To determine statistical significance between groups, Student’s t-test (unpaired, two-tailed; for two groups) and one-or two-way analysis of variance (ANOVA; for three or more groups) with post-hoc Tukey’s or Sidak’s test, were used assuming normal distribution of the data. For experiments with palbociclib the statistical significance of RT-qPCR was determined using RM (repeated measures) one-way ANOVA with post-hoc Tukey’s test. Linear regression was modeled for selected pairs of transcripts using the R software. All statistical details of experiments, including the statistical test used, the number of independent experimental replications, the definition of center and dispersion, the relevant values of the test summary: for ANOVA the F ratio, the corresponding degrees of freedom (DF) for the numerator (DFn) and the denominator (DFd), and the ANOVA p-value (interaction p-value for two-way ANOVA), and for the Student’s t-test the t ratio and DF, are reported in each corresponding figure legend.
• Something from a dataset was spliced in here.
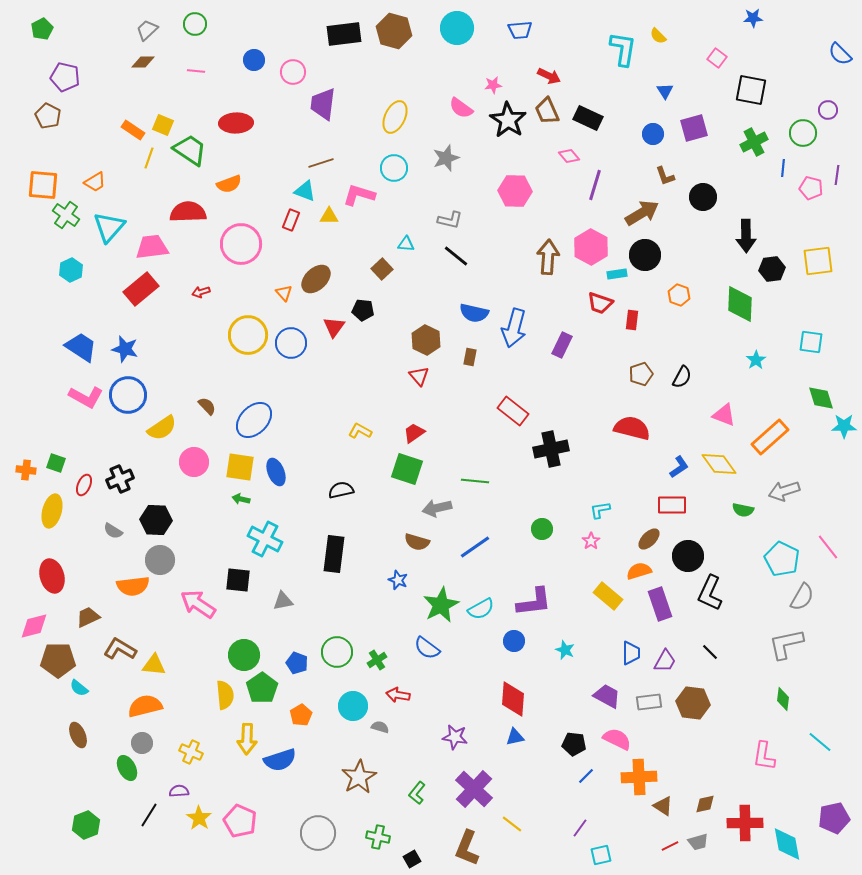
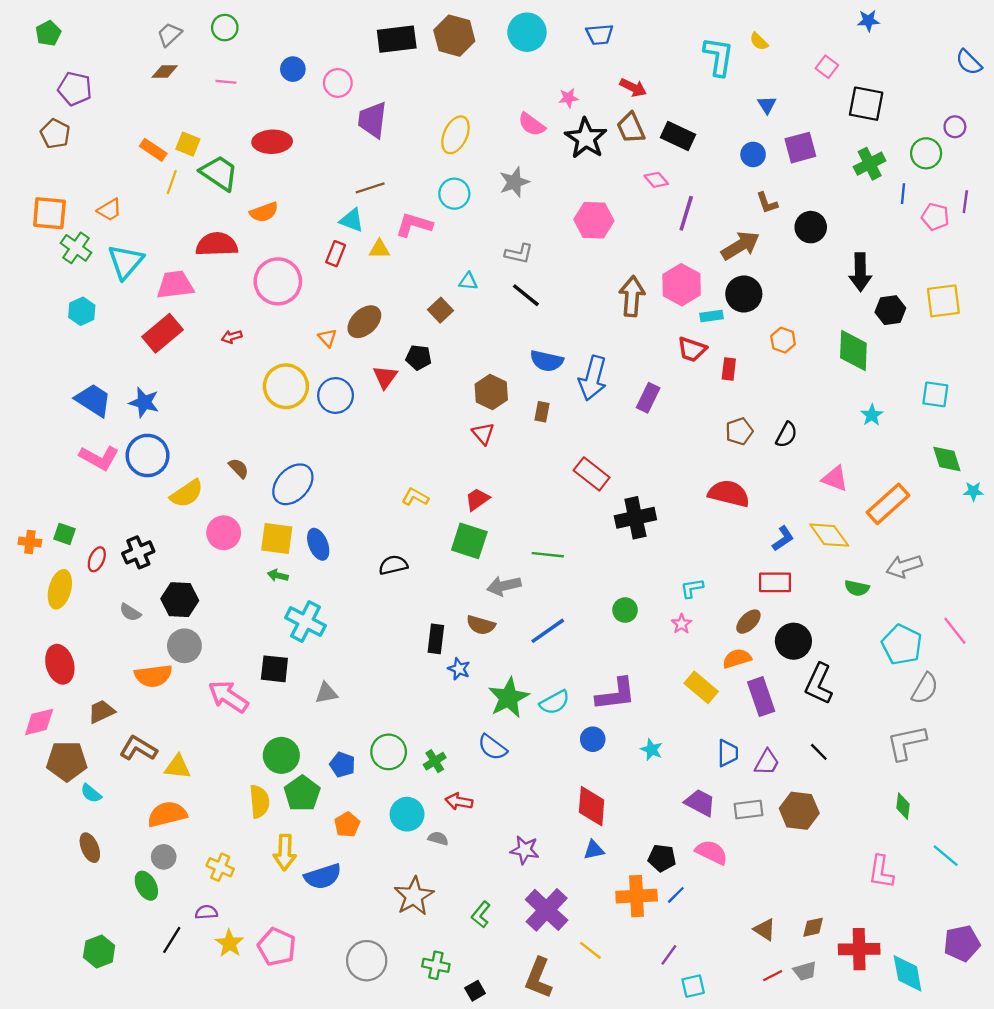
cyan star: (844, 426) -> (973, 491), size x0.7
black rectangle: (334, 554) -> (436, 639), moved, size x0.7
orange cross: (639, 777) -> (637, 896), moved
The post-hoc p-values are indicated in the figures panels: the exact p-value is indicated with the exception of p < 0.0001 as these values are no further specified by GraphPad Prism 6.0; post-hoc p-values > 0.05 are prevalently not indicated. All statistical analyses were performed using the GraphPad Prism 6.0 Software (GraphPad software).

Reporting summary

Further information on research design is available in the Nature Research Reporting Summary linked to this article.